So I’ve finally read them all, all four of Richard Osman‘s The Thursday Murder Club crime novels. Not in the order in which they were published, due to their availability in our public library (so that in the end I actually bought three of them). I do recommend reading them in their order of publication though, so first The Thursday Murder Club (2020) itself, as it presents the main characters, followed by The Man who Died Twice (2021), The Bullet that Missed (2022) and The Last Devil Today (2023). They probably could be read independently, but there is a continuing line of storytelling, and the final novel neatly and sadly wraps the whole series up.

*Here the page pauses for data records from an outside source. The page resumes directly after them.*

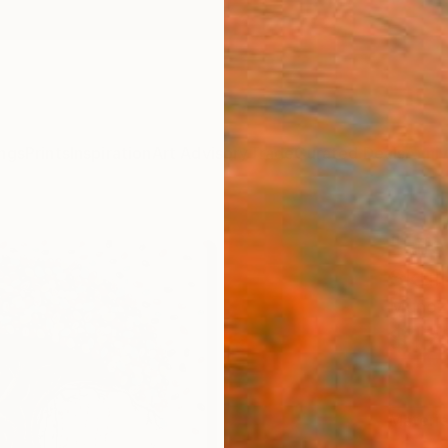
ngs
Prints
Inspiration
Art Advisory
Trade
Curated Deals
Anniv
"Life
Skull
Munoz 
$12
Materia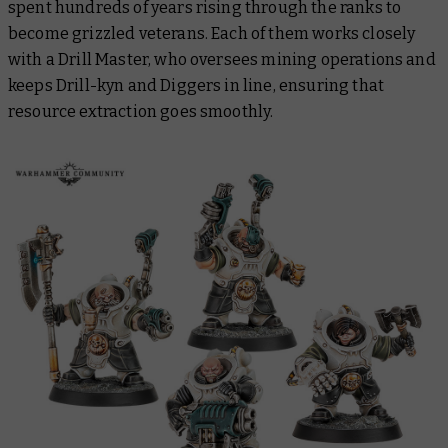
spent hundreds of years rising through the ranks to
become grizzled veterans. Each of them works closely
with a Drill Master, who oversees mining operations and
keeps Drill-kyn and Diggers in line, ensuring that
resource extraction goes smoothly.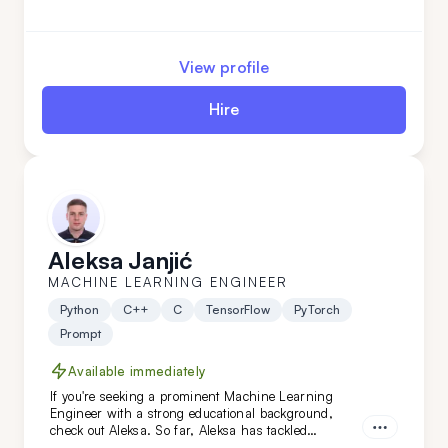
any team. His analytical skills and industry
knowledge allow him to provide valuable insights
and drive data-driven decision-making. By adding
Nemanja to your team, you’ll be equipped with a
View profile
seasoned data expert who can help you navigate
complex datasets and deliver impactful results.
Hire
Aleksa Janjić
MACHINE LEARNING ENGINEER
Python
C++
C
TensorFlow
PyTorch
Prompt
Available immediately
If you're seeking a prominent Machine Learning
Engineer with a strong educational background,
check out Aleksa. So far, Aleksa has tackled
challenging ML, NLP, and AI projects across various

As I wrote elsewhere on this blog, I find it impossible to read without a pencil, especially when I come across metalinguistic comments relating to prescriptivism (and this blog). And yes, I found them in Osman’s novels, too. On the who/whom issue in the very first of them, for instance, or on I/me and got for have in the last one I read (The Man who Died Twice).

The comments all make sense, as making linguistic corrections is in line with the character of Elizabeth, former MI5 agent, but reading the Acknowledgements (as I always do) made me think that something else is going on. In all except for the closing novel Osman pays thanks to his editors, Trevor Horwood (twice, for the first two) and Natalie Wall (for the third) for pointing out particular linguistic strictures to him and (presumably) making him correct his language accordingly:

  • … my copy-editor, Trevor Horwood, without who I would never know what days of the week certain dates were in 1971. Or, as Trevor would immediately point out, ‘without whom’ (p. 381)
  • Trevor, is it OK that I started a sentence with ‘And’ just now? Let me know. (p. 422)
  • Natalie is the first person ever to succinctly explain to me when I should be using ‘which’ and when I should be using ‘that’. It is a piece of information that I will always remember (p. 411)

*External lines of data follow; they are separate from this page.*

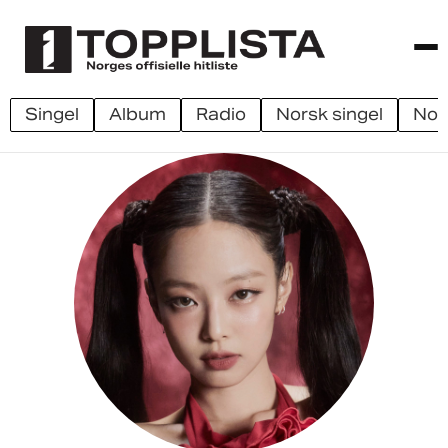
singel
album
radio
norsk singel
no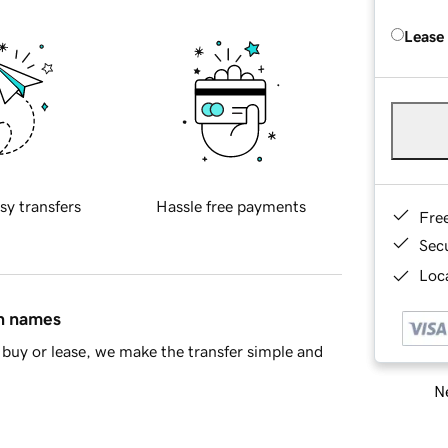
Lease
sy transfers
Hassle free payments
Fre
Sec
Loca
in names
buy or lease, we make the transfer simple and
Ne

That last comment makes me wonder whether Natalie Wall is perhaps American, even though she appears to have been part of the UK publishing team? See p. 420 of novel number 4, which, surprisingly at this stage, contains no linguistic thanks to his editors (I looked three times).

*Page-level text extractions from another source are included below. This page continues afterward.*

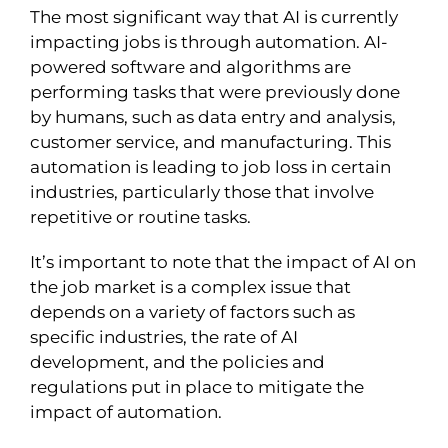
The most significant way that AI is currently
impacting jobs is through automation. AI-
powered software and algorithms are
performing tasks that were previously done
by humans, such as data entry and analysis,
customer service, and manufacturing. This
automation is leading to job loss in certain
industries, particularly those that involve
repetitive or routine tasks.
It’s important to note that the impact of AI on
the job market is a complex issue that
depends on a variety of factors such as
specific industries, the rate of AI
development, and the policies and
regulations put in place to mitigate the
impact of automation.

What does all this mean? To me it suggests that Osman was playing a linguistic game with his editors, who may have pointed out particular linguistic infelicities (I find it striking, for instance, to find what looks like a deliberate split infinitive in the acknowledgement to Natalie). It may even be the case that he put in particular covert metalinguistic comments in his novels, just to make the point that in his eyes such criticism was trivial. And that by the fourth novel he had tired of the game, and chose not to comment on the linguistic editing process any more.

There won’t be any more Thursday Murder Club crime novels, it seems, but the good news is that the series is being adapted into a Netflix film, with Helen Mirren being cast as Elizabeth, Pierce Brosnan as Ron,  Ben Kingsley as Ibrahim and Celia Imrie as Joyce. What a cast, and what a film to look forward to. Needless to say, I’ll watch with pencil and notebook at hand to see whether any of the metalinguistic comments made it into the script.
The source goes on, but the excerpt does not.